* EXERCISE REQUIREMENTS: How many lines below contain the word "POUR"? Answer with that number alone.

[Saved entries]
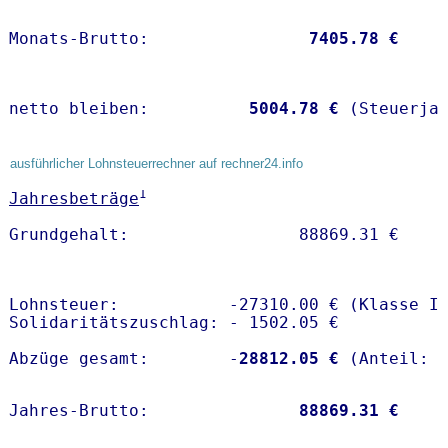
Monats-Brutto:               
 7405.78 €
netto bleiben:         
 5004.78 €
 (Steuerja
ausführlicher Lohnsteuerrechner auf rechner24.info
1
Jahresbeträge
Lohnsteuer:           -27310.00 € (Klasse I)
Solidaritätszuschlag: - 1502.05 €

Abzüge gesamt:        -
28812.05 €
Jahres-Brutto:               
88869.31 €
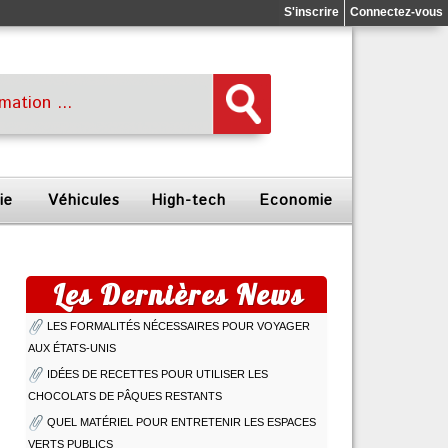
S'inscrire
Connectez-vous
ie
Véhicules
High-tech
Economie
Les Dernières News
LES FORMALITÉS NÉCESSAIRES POUR VOYAGER
AUX ÉTATS-UNIS
IDÉES DE RECETTES POUR UTILISER LES
CHOCOLATS DE PÂQUES RESTANTS
QUEL MATÉRIEL POUR ENTRETENIR LES ESPACES
VERTS PUBLICS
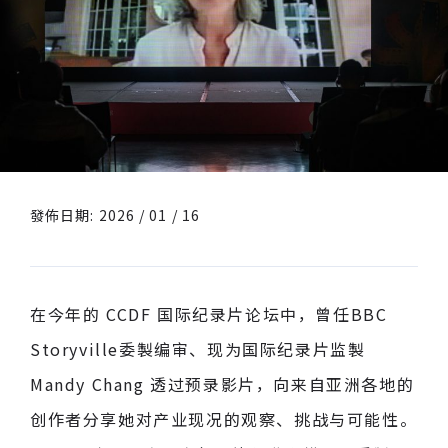
發佈日期: 2026 / 01 / 16
在今年的 CCDF 国际纪录片论坛中，曾任BBC
Storyville委製编审、现为国际纪录片监製
Mandy Chang 透过预录影片，向来自亚洲各地的
创作者分享她对产业现况的观察、挑战与可能性。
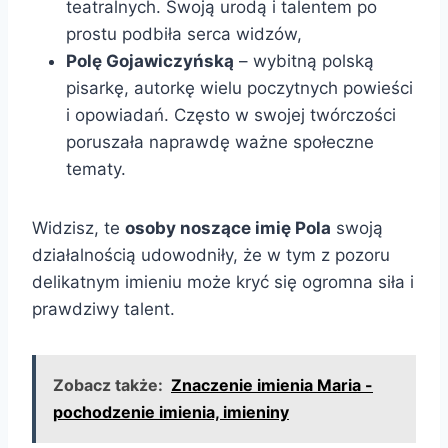
teatralnych. Swoją urodą i talentem po
prostu podbiła serca widzów,
Polę Gojawiczyńską
– wybitną polską
pisarkę, autorkę wielu poczytnych powieści
i opowiadań. Często w swojej twórczości
poruszała naprawdę ważne społeczne
tematy.
Widzisz, te
osoby noszące imię Pola
swoją
działalnością udowodniły, że w tym z pozoru
delikatnym imieniu może kryć się ogromna siła i
prawdziwy talent.
Zobacz także:
Znaczenie imienia Maria -
pochodzenie imienia, imieniny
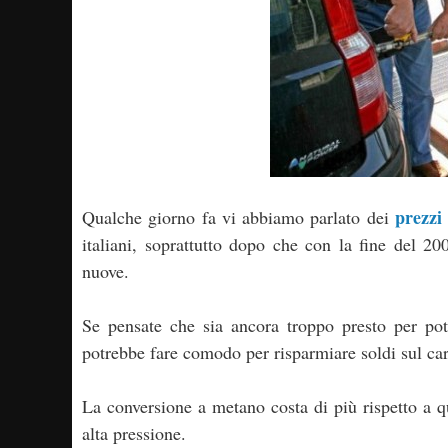
prezzi
Qualche giorno fa vi abbiamo parlato dei
italiani, soprattutto dopo che con la fine del 200
nuove.
Se pensate che sia ancora troppo presto per pot
potrebbe fare comodo per risparmiare soldi sul car
La conversione a metano costa di più rispetto a q
alta pressione.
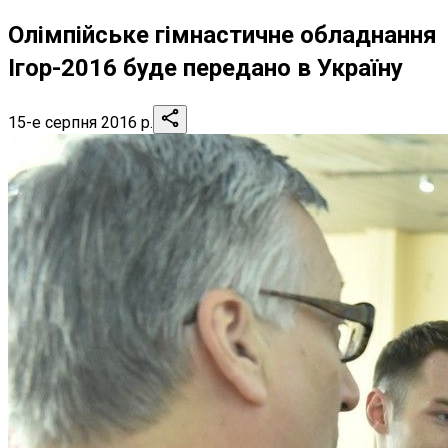
Олімпійське гімнастичне обладнання
Ігор-2016 буде передано в Україну
15-е серпня 2016 р.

* EXERCISE OUTPUT: 3